What does the Oregon Pilots Association do for me?
OPA LEGISLATIVE REPORT
The 2017 Legislative Session included three bills that were harmful to General Aviation, and all three were defeated through our pilots' emails and testimony at public committee hearings. In addition, pilot registration was revoked, since Search and Rescue is now fully funded through the aviation fuel tax that raised the tax on jet A, passed in the 2015 session. Pilots will no longer have to pay that fee in Oregon, although aircraft still must be registered.
By the end of 2017 session, pilots in general have impressed the legislators on both sides of the aisle in Salem by showing their concern about aviation issues through emails and pertinent and to the point testimony at hearings. When pilots show up at a hearing to testify, they are listened to seriously. Pilots present useful facts that educate committee members about the issue at hand.
Thank you to all our members who have given their time to write emails to legislators and to show up at committee hearings to testify or to show support for an issue.
Your emails and your personal testimonies make a difference! Thank you!
THE 2017 LEGISLATIVE YEAR
SB115, introduced by Senator Chuck Riley - public hearing held in the Senate Environmental and Natural Resources Council, chaired by Michael Dembrow. Powerful and factual testimony was presented by the near standing-room-only roomful of pilots, soundly refuting incorrect information presented by some of the bill's supporters. The Chairman proposed bringing it back with revisions for a work session, but it was not scheduled after many pilots emailed individual committee members to explain how this bill would damage the rural economy in Oregon.

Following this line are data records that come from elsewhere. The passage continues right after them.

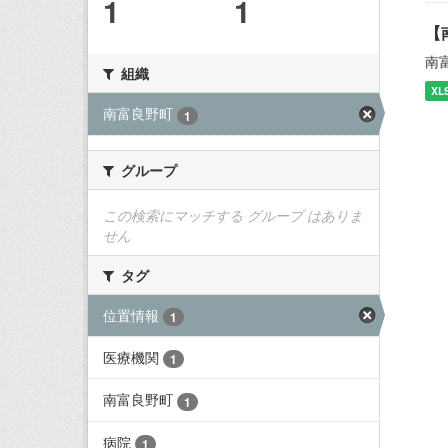
1
1
【
南
組織
XL
南富良野町
1
グループ
この検索にマッチする グループ はありま
せん
タグ
位置情報
1
医療機関
1
南富良野町
1
病院
1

HB2109, introduced by Representative Mitch Greenlick -- public hearing held in the House Committee on Transportation Policy, chaired by Rep. Caddy McKeown. The committee had heard reports of the powerful testimony against SB115 provided by representatives of all aspects of General Aviation and were persuaded by equally powerful testimony at this hearing to table the bill permanently.
SB128; introduced by Senator Chuck Riley and Senator Gorsek. The bill was sent to the Senate Committee on Business and Transportation, Chaired by Senator Lee Beyer. The bill was brought at the behest of Miki Barnes of oregonaviationwatch.org to put HIO and TTD airports into local control, removing them from Port of Portland control. The intention of the oregonaviationwatch.org supporters was to close or significantly limit operations at those airports. OPA worked with Gorsek's office to make the potential for seriously negative impacts on these airports clear, and the bill never received a public hearing.
Closure of Cascade Locks (CZK). In 2015, the Port of Cascade Locks sent representatives to Oregon Department of Aviation asking to be given control of CZK airport with the intention to close it and sell the land for development. OPA sat down with the Port representatives and ODA staff and reviewed the important role of the CZK airport in respect to the rapid changes in the Gorge weather and the limitations of the Cascade Mountains that make the Gorge the only east/west route during much of Oregon's winter for aircraft incapable of flight into known icing. The Port agreed to the possibility of a land acquisition and swap with ODA that would permit the runway to be more closely aligned with the riverbank, providing a safer approach from the east and give the Port a large tract of developable land. In 2016 however, Regional Solutions, connected to the governor's office, again approached ODA about simply closing the airport.
Currently, the Port of Cascade Locks will conduct a study to determine the best use of the land the airport is located on. OPA is represented on the committee that will review the findings of the study and determine the best use of this land for all concerned.
This is a critical issue for pilots in the coming year. Cascade Locks has a long history of forced landings due to weather, and if this airport is closed to benefit the Port of Cascade Locks as development property, it may become a bellwether precedent for future closures of small municipal airports, particularly when local administrations may have ties to developmental interests.